The linear algebra of ridge regression

Ridge regression — a regularized variant of ordinary least squares — is useful for dealing with collinearity and non-identifiability. Here, we’ll explore some of the linear algebra behind it.

Introduction

Let $\mathbf{X} \in \mathbb{R}^{n \times p}$ be a design matrix made up of $n$ samples characterized by $p$ covariates, and let $\mathbf{Y} \in \mathbb{R}^{n}$ be a vector of response variables. Often, we are interested in finding a linear relationship between $\mathbf{X}$ and $\mathbf{Y}$:

\[\mathbf{Y} = \mathbf{X}^\top \mathbf{\beta} + \epsilon\]
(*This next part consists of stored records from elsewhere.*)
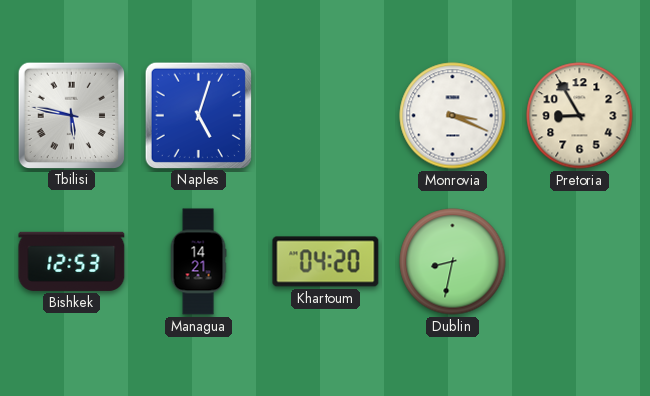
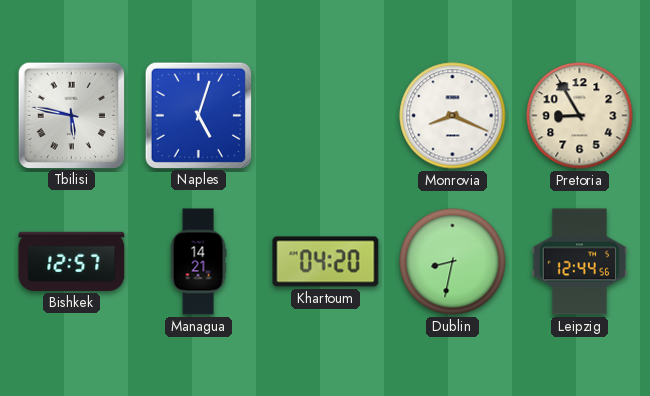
Monrovia: 3:19 -> 8:19
Bishkek: 12:53 -> 12:57
Leipzig: none -> 12:44
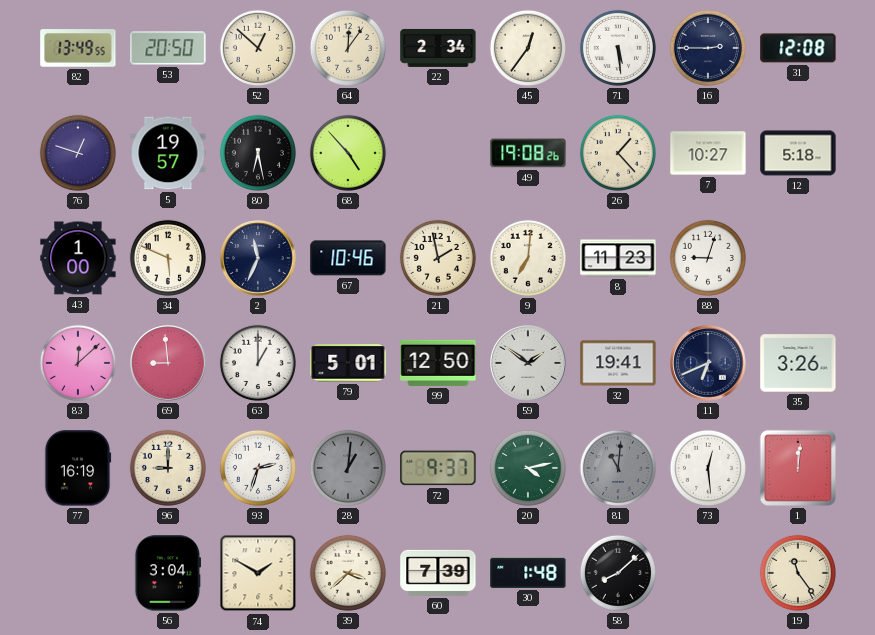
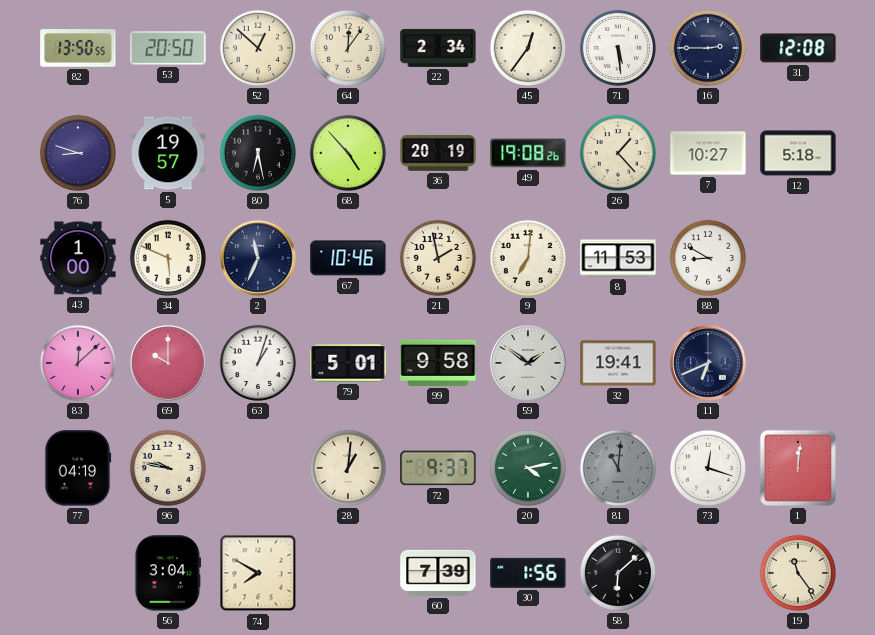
82: 13:49 -> 13:50
76: 12:48 -> 8:48
36: none -> 20:19
8: 11:23 -> 11:53
88: 9:03 -> 8:50
69: 8:59 -> 10:00
63: 1:00 -> 1:03
99: 12:50 -> 9:58
35: 3:26 -> none
77: 16:19 -> 04:19
96: 9:00 -> 9:47
93: 2:33 -> none
28 dial: grey -> cream
73: 12:29 -> 12:18
74: 1:50 -> 7:50
39: 3:38 -> none
30: 1:48 -> 1:56
58: 8:08 -> 6:08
where $\mathbf{\beta} \in \mathbb{R}^p$ is a vector of coefficients, and $\epsilon$ is some noise (error) around the line or hyperplane.

Recall that the ordinary least squares (OLS) estimator for $\beta$ is

\[\hat{\beta} = (\mathbf{X}^\top \mathbf{X})^{-1} \mathbf{X}^\top \mathbf{Y}.\]

Ridge regression

If $p > n$ or if the columns of $\mathbf{X}$ are collinear, the OLS estimate of $\hat{\beta}$ will be unstable and not identifiable (i.e., a single best solution does not exist).

One method for dealing with this problem is ridge regression. The estimate of $\beta$ in ridge regression is:

\[\hat{\beta} = (\mathbf{X}^\top \mathbf{X} + \lambda \mathbf{I}_p)^{-1} \mathbf{X}^\top \mathbf{Y}\]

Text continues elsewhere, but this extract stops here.